The meeting Tuesday was the first time the BLM met with Washoe Tribe members and allotment owners with the Washoe Indian Pine Nut Allotment Landowners Association (WIPALA) and the non-profit American Indian Hands of Hope and Friendship, represented by Vince Wyatt.
Wyatt has a different take on the meeting.
“We learned a lot from each other, but unfortunately, we didn’t agree on much,” he said.
“Our position is that we do not need or want any unwarranted intrusion. Those lands are all the Washoes have left.”
The WIPALA recently sent a letter to Mimi Moss, planning and economic development manager for Douglas County, in opposition to the proposed Comprehensive Trails Plan, which still includes proposed trails and access routes on Washoe land.
Some sections of the CTP correlate with the Pine Nut Management Plan.
Allotment owner Fritz Smokey said all affected property owners agree on one thing: they don’t want motorized vehicles clamoring around the Pine Nut Mountains.
“We don’t want none of you guys nowhere,” he said.
The BLM plans to release an initial draft plan for the 362,000-acre Pine Nut Mountain Planning Area in June, with a final draft version available late this year, according to Crawford.
Several communities groups have provided input into land use, a buffer zone, land disposal, illegal dumping, public access and funding options for the planning area.
A proposal by the Pine Nuts Planning Partners seeks to ban hunting, shooting, mining, grazing, camping, special events and motorized use, except for access to the interior of the Pine Nuts, in a buffer zone.
The Washoe Tribe, which did not return phone calls for comment by press time, also proposes a buffer zone, a “special management area,” according to a letter from the Tribe to the BLM.
Called, Tagêm aÿsa, which translates to “in the Pine Nuts,” the area will “address protection of cultural sites, forest health, old growth forest and wildlife habitat.” The proposal also prohibits any motorized vehicles.
Wyatt said the tribe does not represent the interest of all Washoes.
“We feel we must fight to protect our lands even if we have to fight against our own tribal leadership,” he said. “This totally alarms us, this huge juggernaut.
“The tribe has no jurisdiction over (allotments), if the BLM goes for this buffer zone, the tribe will gain access and parcel it off to gain control.

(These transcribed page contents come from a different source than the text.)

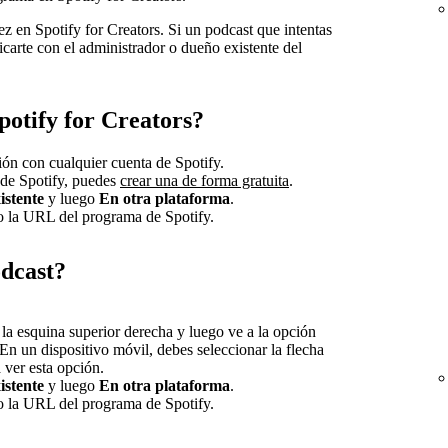
 en Spotify for Creators. Si un podcast que intentas
carte con el administrador o dueño existente del
potify for Creators?
sión con cualquier cuenta de Spotify.
 de Spotify, puedes
crear una de forma gratuita
.
istente
y luego
En otra plataforma
.
 o la URL del programa de Spotify.
odcast?
n la esquina superior derecha y luego ve a la opción
En un dispositivo móvil, debes seleccionar la flecha
a ver esta opción.
istente
y luego
En otra plataforma
.
 o la URL del programa de Spotify.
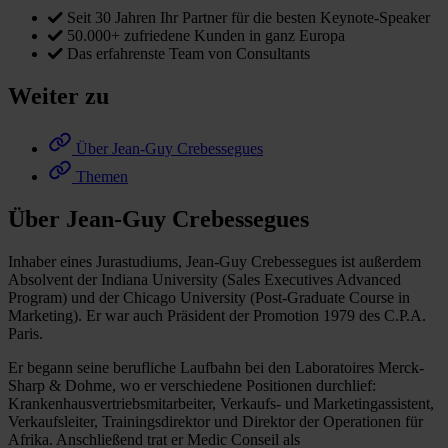
Seit 30 Jahren Ihr Partner für die besten Keynote-Speaker
50.000+ zufriedene Kunden in ganz Europa
Das erfahrenste Team von Consultants
Weiter zu
Über Jean-Guy Crebessegues
Themen
Über Jean-Guy Crebessegues
Inhaber eines Jurastudiums, Jean-Guy Crebessegues ist außerdem
Absolvent der Indiana University (Sales Executives Advanced
Program) und der Chicago University (Post-Graduate Course in
Marketing). Er war auch Präsident der Promotion 1979 des C.P.A.
Paris.
Er begann seine berufliche Laufbahn bei den Laboratoires Merck-
Sharp & Dohme, wo er verschiedene Positionen durchlief:
Krankenhausvertriebsmitarbeiter, Verkaufs- und Marketingassistent,
Verkaufsleiter, Trainingsdirektor und Direktor der Operationen für
Afrika. Anschließend trat er Medic Conseil als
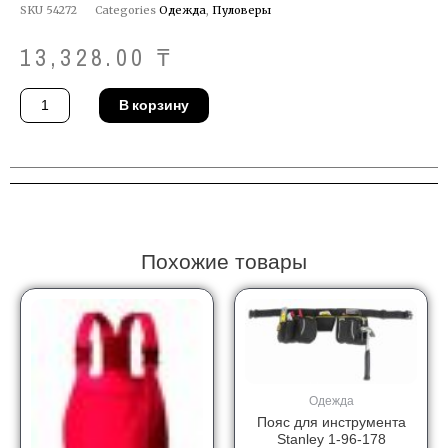
SKU
54272
Categories
Одежда
,
Пуловеры
13,328.00
₸
Количество
В корзину
товара
Жилет
Feldtmann
1880
(62/64)
Похожие товары
Одежда
Пояс для инструмента
Stanley 1-96-178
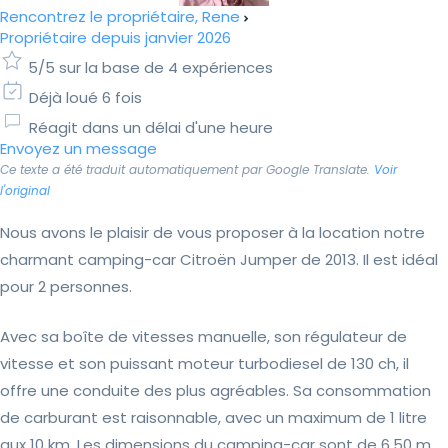
Rencontrez le propriétaire, Rene
Propriétaire depuis janvier 2026
5/5 sur la base de 4 expériences
Déjà loué 6 fois
Réagit dans un délai d'une heure
Envoyez un message
Ce texte a été traduit automatiquement par Google Translate.
Voir
l'original
Nous avons le plaisir de vous proposer à la location notre
charmant camping-car Citroën Jumper de 2013. Il est idéal
pour 2 personnes.
Avec sa boîte de vitesses manuelle, son régulateur de
vitesse et son puissant moteur turbodiesel de 130 ch, il
offre une conduite des plus agréables. Sa consommation
de carburant est raisonnable, avec un maximum de 1 litre
aux 10 km. Les dimensions du camping-car sont de 6,50 m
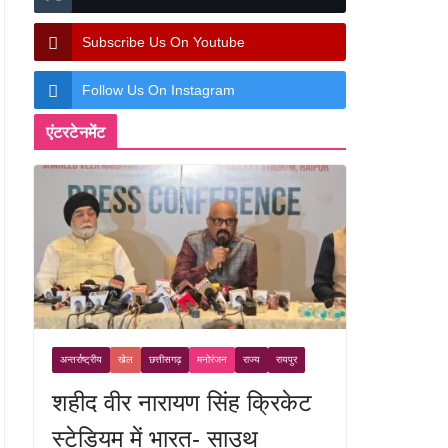
Subscribe Us On Youtube
Follow Us On Instagram
एंटरटेनमेंट
अन्तर्राष्ट्रीय
खेल
छत्तीसगढ़
मनोरंजन
राज्य
रायपुर
शहीद वीर नारायण सिंह क्रिकेट
स्टेडियम में भारत- साउथ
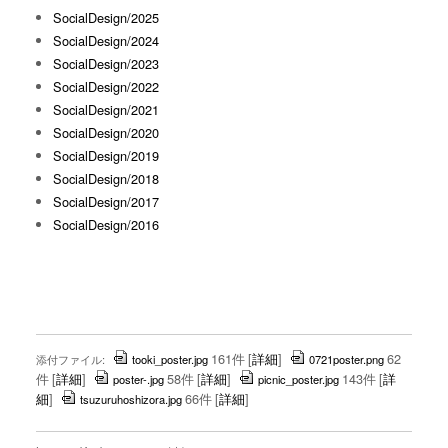
SocialDesign/2025
SocialDesign/2024
SocialDesign/2023
SocialDesign/2022
SocialDesign/2021
SocialDesign/2020
SocialDesign/2019
SocialDesign/2018
SocialDesign/2017
SocialDesign/2016
161件
[
詳細
]
62
添付ファイル:
tooki_poster.jpg
0721poster.png
件
[
詳細
]
58件
[
詳細
]
143件
[
詳
poster-.jpg
picnic_poster.jpg
細
]
66件
[
詳細
]
tsuzuruhoshizora.jpg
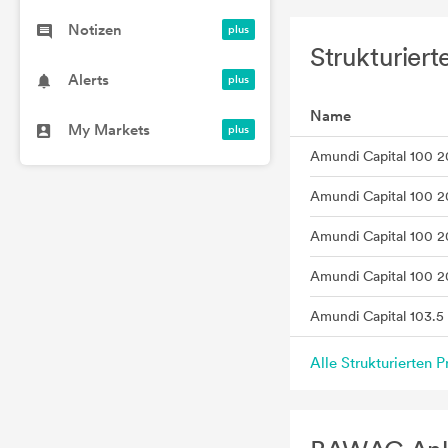
Notizen
Strukturiert
Alerts
Name
My Markets
Amundi Capital 100 
Amundi Capital 100 2
Amundi Capital 100 2
Alle Strukturierten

“They can’t handle taking care of the 65,000 acres they have now.”
Crawford said there will be plenty of opportunity for public input during workshops near the time the final draft is ready.
“We know the Washoes hold those lands near and dear to their heart,” Crawford said. “We want to know how to approach the best management procedures for the area for the next 15 years.”
Wyatt said there are more than 160 Indian allotment parcels in the Pine Nuts and some of those are owned by 20 individuals. The land has been handed down through generations of Washoes.
They will meet from 6 to 7:30 p.m. Wednesday, April 23, at the Douglas County Library.